Last week I received an important letter through the post. It was final confirmation from the Swiss Confederation that I’m being granted Swiss nationality.
This is something I could have requested some time ago – due to the years I’ve been married to a Swiss person (something I lovingly refer to as “time served” ;-) – but it was the Brexit referendum that pushed me over the edge. The day after the vote I requested the forms I needed to fill out. It took me a few more months to get around to submitting them, but Brexit was definitely the trigger.
My decision wasn’t about making sure I still had a European passport – Switzerland isn’t part of the EU, although the two have strong bilateral agreements in place – it was really about two things: firstly, it was an emotional reaction, a rejection of the isolationist attitude that allowed the “Leave” camp to win. I felt (and still feel) very deeply that Brexit would be a disaster for the UK, and this small act did indeed make me feel slightly better. Secondly, the way the vote went – on the back of Switzerland’s own anti-immigration referendum of February 9th, 2014, and later reinforced by the US election in late 2016 – was further evidence of global politics shifting to the right. Having the same nationality as your wife and children – as well as the nationality of the place you have made your home, and where you wish to continue living and working – is a good thing in such times.
So it was that I applied to become Swiss. It was “facilitated” – which in this case means fast-tracked – due to the years we’d been married. I’m not sure how long it took, exactly, to come through, but it seemed fairly quick.

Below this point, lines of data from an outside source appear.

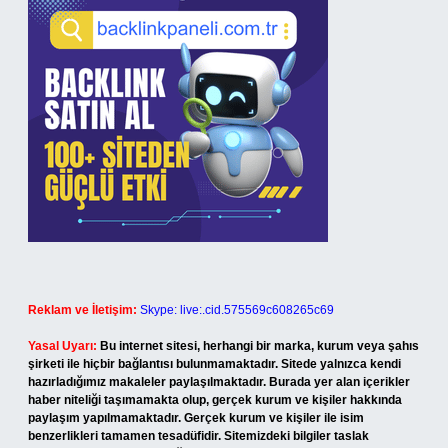
Reklam ve İletişim:
Skype: live:.cid.575569c608265c69
Yasal Uyarı:
Bu internet sitesi, herhangi bir marka, kurum veya şahıs
şirketi ile hiçbir bağlantısı bulunmamaktadır. Sitede yalnızca kendi
hazırladığımız makaleler paylaşılmaktadır. Burada yer alan içerikler
haber niteliği taşımamakta olup, gerçek kurum ve kişiler hakkında
paylaşım yapılmamaktadır. Gerçek kurum ve kişiler ile isim
benzerlikleri tamamen tesadüfidir. Sitemizdeki bilgiler taslak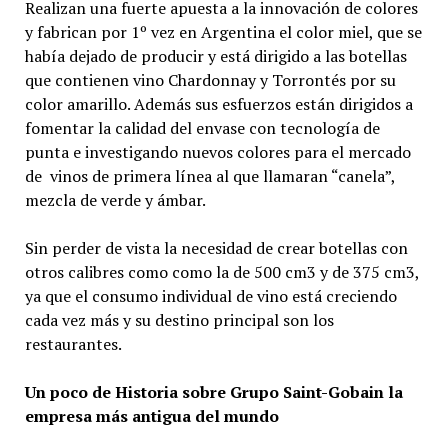
Realizan una fuerte apuesta a la innovación de colores
y fabrican por 1º vez en Argentina el color miel, que se
había dejado de producir y está dirigido a las botellas
que contienen vino Chardonnay y Torrontés por su
color amarillo. Además sus esfuerzos están dirigidos a
fomentar la calidad del envase con tecnología de
punta e investigando nuevos colores para el mercado
de vinos de primera línea al que llamaran “canela”,
mezcla de verde y ámbar.
Sin perder de vista la necesidad de crear botellas con
otros calibres como como la de 500 cm3 y de 375 cm3,
ya que el consumo individual de vino está creciendo
cada vez más y su destino principal son los
restaurantes.
Un poco de Historia sobre Grupo Saint-Gobain la
empresa más antigua del mundo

I think a core part of me will always feel British, but it does feel really good to think of myself as Swiss, too. I like so many things about this country. The spectacular views are one thing, of course…
… but it’s about lots of other things. People complain about rules, but I don’t have a problem with people not being able to make noise after 10pm or on Sundays (for instance). I find it very peaceful, and not at all constraining.
Switzerland is also (perhaps surprisingly to some) incredibly egalitarian. I love the respect people show each other, here, something that’s based on neither ethnicity nor socio-economic status. And then there’s its (semi-)direct democracy… I love that people have the ability to affect change when they see problems with society: I’m definitely going to vote regularly on important initiatives. Beyond that, the whole country is effectively run by committee, significantly reducing the risk of some crazed narcissist getting into power and causing problems. What’s not to like about that?
I will say that it’s also a comfort to be Swiss with Autodesk Neuchatel closing: it just means I personally have more longer-term security, one way or another.
Anyway – all this is to say that receiving this particular letter was a very welcome event. I feel an enormous affinity with this country, one I hope to call home for many years to come.